Torna a far sentire la propria voce Roberto Belloli, al fianco del progetto dei Repubblicani. L’imprenditore di Busto Arsizio, a capo di una storica azienda come la “Antonio Aspesi” (nata nel 1933 e da sempre centro d’innovazione tessile), non ha perso il suo spirito battagliero. Ma deve fare i conti con una disillusione forte da tenere a bada.
Il suo pensiero corre infatti a tredici anni fa, quando costruì una combattiva rete di colleghi del ramo manifatturiero – i cosiddetti “Contadini del tessile” – e diede battaglia perché l’eccellenza italiana fosse difesa dalla concorrenza sleale. Collaborò a fondo con Marco Reguzzoni, allora deputato, sino a conquistare l’istituzione della legge di tutela del Made In Italy, che imponeva regole stringenti sull’etichettatura, riconoscendo il valore della produzione nazionale. Ma quelle norme non sono state mai applicate.
«Oggi – ha detto Belloli durante l’assemblea pubblica di ripartenza del progetto – mi riaffaccio all’esperienza dei Repubblicani con speranza, ma con alle spalle anche una storia che mi dice quanto sia difficile ottenere risultati. I Contadini del tessile sono stati emblematici di quanto dico: allora gli imprenditori hanno risposto, ci siamo uniti, siamo andati a Roma e abbiamo fatto quello che dovevamo fare con Marco Reguzzoni. Ma a quel punto siamo stati un esempio meraviglioso di rimbalzo contro un muro di gomma. L’Europa ci ha schifato, dicendo che eravamo matti e che non potevamo introdurre l’etichettatura obbligatoria. In Italia, invece, la legge è stata certamente votata e promulgata, però i decreti attuativi non sono stati mai introdotti e adesso il ministro alle imprese Adolfo Urso ha deciso di abrogarla».
Insomma, con una vicenda così alle spalle, rimettersi in gioco non è semplice: «Mi fido di Reguzzoni e mi piace l’iniziativa dei Repubblicani. Però mi rendo conto che noi imprenditori siamo scettici quando la politica ci racconta che farà qualcosa. La verità è che nel tempo sono state prosciugate tutte le filiere produttive, quelle che portano ricchezza ai territori, e in questo momento funziona solo l’ultimo anello, vale a dire la finanza, cioè il brand, che vende a prescindere dal prodotto. La sfida è dunque ricostruire proposte concrete ma, prima ancora, tornare a farci credere nella politica e nei politici».

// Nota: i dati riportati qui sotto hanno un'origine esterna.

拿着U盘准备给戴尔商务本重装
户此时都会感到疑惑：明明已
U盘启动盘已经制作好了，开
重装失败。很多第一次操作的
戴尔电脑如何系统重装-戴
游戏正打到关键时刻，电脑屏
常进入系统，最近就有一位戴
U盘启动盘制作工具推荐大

Belloli parla dall’alto di un percorso personale lungo e variegato: «Nella mia vita ho fatto anche il presidente di Accam, il termovalorizzatore dei rifiuti del territorio altomilanese, e per me è stata un’esperienza devastante, perché mi ha fatto conoscere il lato peggiore della politica e della burocrazia. Ora so che la partita si vince se scardiniamo un sistema importante e potente. Io ci sono, credo nel progetto di Marco Reguzzoni e nelle sue idee, però so che oggi il primo grande ostacolo da superare è costituito dallo scetticismo che accompagna tutti coloro che in Italia fanno impresa».